The consequences of that transformation are plainly visible in Vegas. UNLV economist C. Jeffery Waddoups has compared the hotel industries in Nevada's two major gambling centers, concluding that the median wage for hotel work in Vegas is 40.2 percent higher than in nonunion Reno. The union in Vegas has also narrowed the disparity between white and Hispanic living standards. (Local 226 is 43 percent Hispanic, 41 percent white.) Fully 81 percent of non-Hispanic and 78 percent of Hispanic hotel and gaming employees in Vegas have job-based health insurance, a level of parity not found in other sectors of the local economy. Among Vegas construction workers, for instance, 70 percent of non-Hispanic workers have such coverage, while just 41 percent of Hispanic employees do.

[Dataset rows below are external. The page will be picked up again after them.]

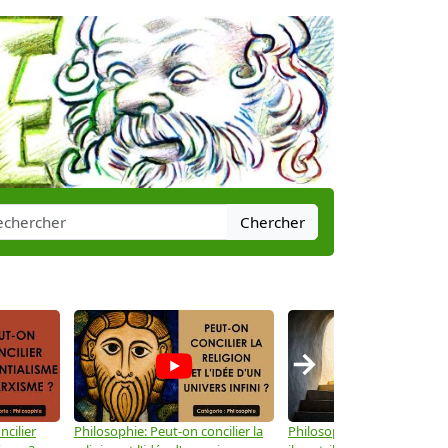
Chercher
→
ncilier
Philosophie: Peut-on concilier la
Philosophie: Le mysticisme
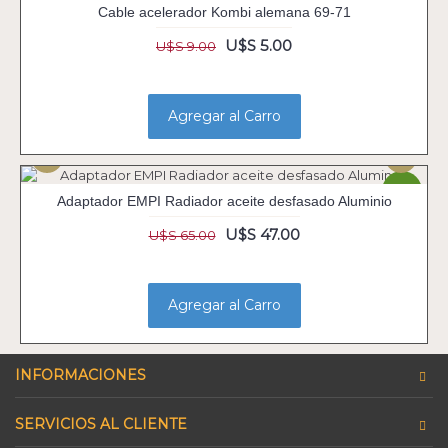
-44%
Cable acelerador Kombi alemana 69-71
U$S 5.00
U$S 9.00
Agregar al Carro
-28%
Adaptador EMPI Radiador aceite desfasado Aluminio
U$S 47.00
U$S 65.00
Agregar al Carro
INFORMACIONES
SERVICIOS AL CLIENTE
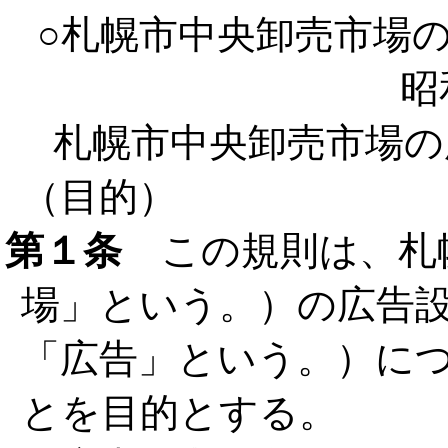
○札幌市中央卸売市場
昭
札幌市中央卸売市場の
（目的）
第１条
この規則は、札
場」という。）の広告
「広告」という。）に
とを目的とする。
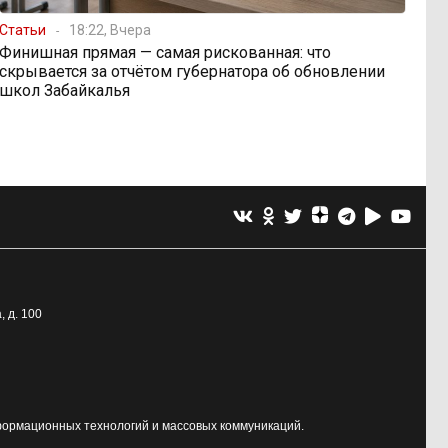
Статьи
18:22, Вчера
Финишная прямая — самая рискованная: что
скрывается за отчётом губернатора об обновлении
школ Забайкалья
, д. 100
формационных технологий и массовых коммуникаций.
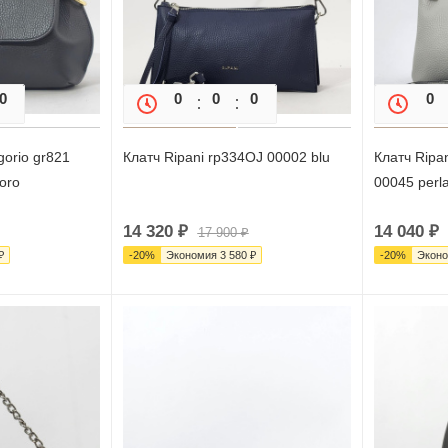
0
0
0
0
0
0
0
gorio gr821
Клатч Ripani rp334OJ 00002 blu
Клатч Ripa
 oro
00045 perl
14 320
₽
14 040
₽
17 900
₽
₽
-
20
%
Экономия
3 580
₽
-
20
%
Экон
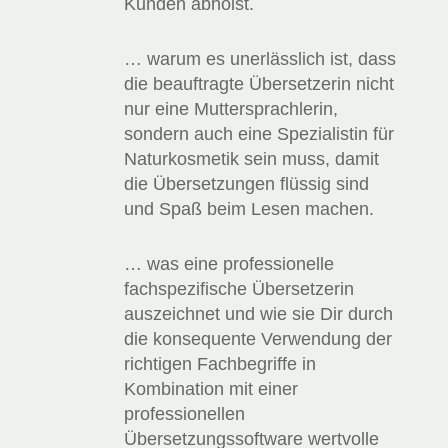
Kunden abholst.
… warum es unerlässlich ist, dass
die beauftragte Übersetzerin nicht
nur eine Muttersprachlerin,
sondern auch eine Spezialistin für
Naturkosmetik sein muss, damit
die Übersetzungen flüssig sind
und Spaß beim Lesen machen.
… was eine professionelle
fachspezifische Übersetzerin
auszeichnet und wie sie Dir durch
die konsequente Verwendung der
richtigen Fachbegriffe in
Kombination mit einer
professionellen
Übersetzungssoftware wertvolle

The union, then, has not directly transformed working-class Las Vegas outside its own industry. But in its effect on the city as a whole, says Jan Jones, who was mayor from 1991 through 1999 and now handles public affairs for the Harrah's chain, "It's made a remarkable difference." Local 226 "ensured that the employees were earning a living wage, and could buy cars and homes."
In Jones' first year as mayor, Vegas had 15 million visitors annually; when she stepped down eight years later, it had 36 million. Housing construction boomed, and the electorate felt economically secure enough to approve bond measures for parks, libraries and schools - enabling the city to build a new school every month. Voters also passed a sales-tax increase to double the city's water capacity. "This is what management and labor working together can produce - a vibrant economy," says Jones.

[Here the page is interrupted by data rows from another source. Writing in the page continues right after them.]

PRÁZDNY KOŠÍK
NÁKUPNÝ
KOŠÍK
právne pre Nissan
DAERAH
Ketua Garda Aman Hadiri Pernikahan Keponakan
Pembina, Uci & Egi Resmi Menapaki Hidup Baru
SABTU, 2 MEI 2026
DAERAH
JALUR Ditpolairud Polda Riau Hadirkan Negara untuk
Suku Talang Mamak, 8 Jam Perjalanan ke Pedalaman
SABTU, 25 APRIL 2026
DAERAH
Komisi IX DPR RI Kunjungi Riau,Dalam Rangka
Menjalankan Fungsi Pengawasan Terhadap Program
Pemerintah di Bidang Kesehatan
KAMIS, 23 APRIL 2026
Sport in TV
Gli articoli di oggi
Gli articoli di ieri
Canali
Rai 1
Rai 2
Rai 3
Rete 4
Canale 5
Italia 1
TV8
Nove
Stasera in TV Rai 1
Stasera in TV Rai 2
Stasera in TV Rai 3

On my last night in Las Vegas, I get to see the city whole. Sylvester Garcia and union representative Mike Cifaldi drive me to a hilltop at the edge of town and point out which parts of the city were barren desert 10 years ago, or five, or just last spring. "This town has done good for me," says Garcia, as we look out over the lights of casino capitalism and social democracy, of Pottersville and Bedford Falls, shimmering brilliantly in the Vegas night.
Harold Meyerson is executive editor of The American Prospect and a columnist for The Washington Post.